The converted AnnData object has a structure as below:

In [None]:
adata

## Basic plotting using scanpy

Feature plots using rna-generated umap, colored by predicted cell types

In [None]:
import scanpy as sc
sc.pl.embedding(adata, basis= 'X_umap_rna', color = ['celltype_ct_majvote'])

Put protein and its encoding transcript expression level side-by-side

Please note that the dynamic range of protein are set as follow:
  * Minimal - 0.5th percentile of protein level, but levels below 2 will not be displayed.
  * Maximal - 99.5th percentile of protein level, but the top of the displayed expression range won't go below 6.

In [None]:
citepro.nbgui.display_multiomics_feature_plot(adata)

Figures can be downloaded with right click -> save as..

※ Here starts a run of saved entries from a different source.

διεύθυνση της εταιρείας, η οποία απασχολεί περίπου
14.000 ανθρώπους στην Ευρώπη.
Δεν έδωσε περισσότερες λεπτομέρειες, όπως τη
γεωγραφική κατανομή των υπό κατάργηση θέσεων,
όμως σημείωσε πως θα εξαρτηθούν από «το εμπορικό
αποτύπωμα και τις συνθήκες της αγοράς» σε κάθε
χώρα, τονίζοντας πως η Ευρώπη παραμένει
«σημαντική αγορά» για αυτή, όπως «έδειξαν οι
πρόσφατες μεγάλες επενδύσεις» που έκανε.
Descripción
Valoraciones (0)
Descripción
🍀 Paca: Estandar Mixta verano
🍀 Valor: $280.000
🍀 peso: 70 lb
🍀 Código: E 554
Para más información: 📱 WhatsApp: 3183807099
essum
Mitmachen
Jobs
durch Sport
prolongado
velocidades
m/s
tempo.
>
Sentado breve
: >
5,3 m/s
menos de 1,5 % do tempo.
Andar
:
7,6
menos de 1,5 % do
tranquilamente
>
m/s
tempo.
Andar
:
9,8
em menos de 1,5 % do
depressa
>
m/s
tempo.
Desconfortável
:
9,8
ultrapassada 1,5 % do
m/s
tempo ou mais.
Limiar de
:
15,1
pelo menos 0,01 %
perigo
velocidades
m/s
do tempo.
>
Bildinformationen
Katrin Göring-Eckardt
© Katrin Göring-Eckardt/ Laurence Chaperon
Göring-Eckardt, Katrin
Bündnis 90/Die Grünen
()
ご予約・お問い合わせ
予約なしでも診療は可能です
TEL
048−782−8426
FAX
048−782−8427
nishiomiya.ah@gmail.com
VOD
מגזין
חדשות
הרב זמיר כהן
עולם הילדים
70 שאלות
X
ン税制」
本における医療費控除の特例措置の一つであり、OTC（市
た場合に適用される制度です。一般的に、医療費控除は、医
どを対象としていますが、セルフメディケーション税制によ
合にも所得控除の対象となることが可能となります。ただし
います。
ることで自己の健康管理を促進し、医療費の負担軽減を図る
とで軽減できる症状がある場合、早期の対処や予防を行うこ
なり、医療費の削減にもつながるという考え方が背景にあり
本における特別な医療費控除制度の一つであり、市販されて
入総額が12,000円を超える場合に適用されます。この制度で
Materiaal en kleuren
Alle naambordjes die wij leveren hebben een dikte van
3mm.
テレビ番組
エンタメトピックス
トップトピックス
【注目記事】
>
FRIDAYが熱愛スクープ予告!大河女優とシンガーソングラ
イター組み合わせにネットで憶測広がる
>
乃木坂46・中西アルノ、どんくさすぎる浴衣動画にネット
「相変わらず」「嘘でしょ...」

Scanpy supports generating 3D umap!

In [None]:
sc.pl.embedding(adata, basis= 'X_umap_rna_3d', color = ['prot:CD8A.65146.1', 'rna:CD8A'], projection='3d')

## Save the processed AnnData object

In [None]:
adata.write_h5ad('data/demo.h5ad')

Do not forget to download the saved h5ad file using the colab 'File' tab on the left, as all the data on the colab virtual machine will be lost when disconnected.